Back in 2021, I wrote an essay about the great musicians who, surprisingly, had performed at my high school, in Kansas City, in the nineteen-sixties: the Crystals, the Drifters, Booker T. & the M.G.’s, Ike & Tina Turner. There were so many of them that I assumed high-school dances with big-name talent must have been common in that era, but that turned out not to be the case. Tina Turner and Booker T. Washington both told me that they had almost never performed at high schools, even when they were starting out. The only similar example I found involved St. Xavier High School, an all-boys Catholic prep school in Cincinnati. Xavier’s prom in 1968 featured the Yardbirds, a group that had had a remarkable succession of lead guitarists: Eric Clapton, followed by Jeff Beck, followed by Jimmy Page. The Xavier prom took place at an inflection point in the history of popular music: just a few weeks later, the Yardbirds split up, and Page formed Led Zeppelin.
I couldn’t find a way to include Xavier’s prom in an essay about my own high school, but I thought about it recently when my wife and I saw the new documentary “Becoming Led Zeppelin.” The movie—which was directed by Bernard MacMahon and written by him and Allison McGourty—doesn’t mention the school, of course, but it perfectly describes the musical and cultural contexts in which the 1968 prom took place. The day after we saw the movie, I found a phone number for Rip Pelley, the president of Xavier’s junior student council at the time. I called him, and asked him to reminisce.

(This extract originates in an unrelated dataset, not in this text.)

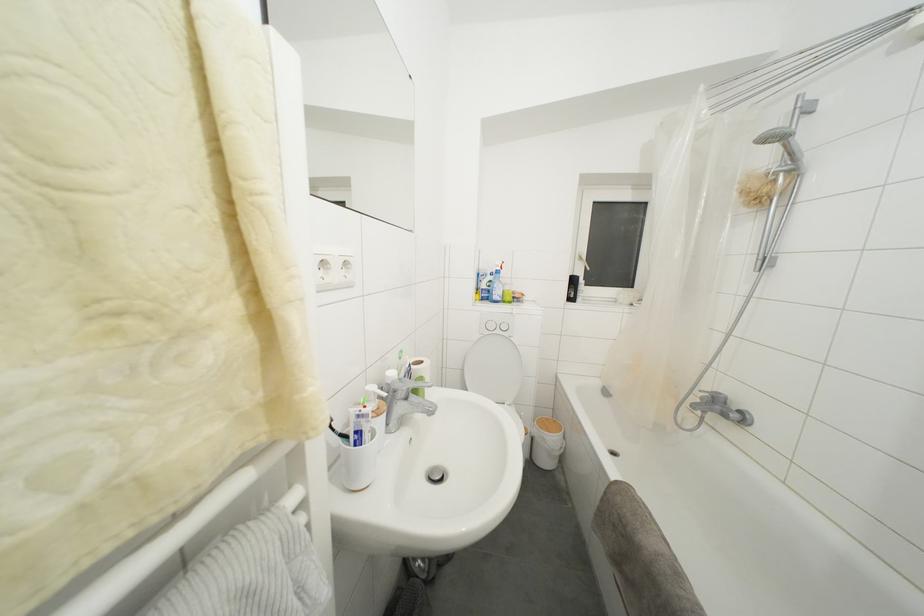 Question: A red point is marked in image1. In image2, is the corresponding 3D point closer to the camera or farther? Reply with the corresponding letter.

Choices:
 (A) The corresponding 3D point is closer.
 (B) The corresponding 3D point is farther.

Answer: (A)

“We had two different proms, a junior prom and a senior prom, and each of them always had a typical boring orchestra,” he said. “My idea was pretty simple: let’s put the two proms together and get a rock band.” The juniors were more enthusiastic than the seniors, who didn’t necessarily want eleventh-grade babies spoiling their big party, but a narrow majority voted in favor. On weekends, in those days, Pelley played guitar in a cover band that sometimes performed as a local opening act for the Lemon Pipers, a one-hit wonder from Oxford, Ohio, fifty miles north of Cincinnati. (Their one hit was “Green Tambourine,” which reached No. 1, for a single week, in February, 1968.) Pelley’s band, Uncle Sam’s Population, had an agent, who gave him the phone number of a bigger agent, in New York. “I called the guy, and we went through a list of bands that were available and kind of in our price range,” Pelley told me. They settled on the Grass Roots, a folk-oriented rock group, whose two big songs—“Let’s Live for Today” and “Midnight Confessions”—were unlikely to raise alarms with the Jesuits who ran the school.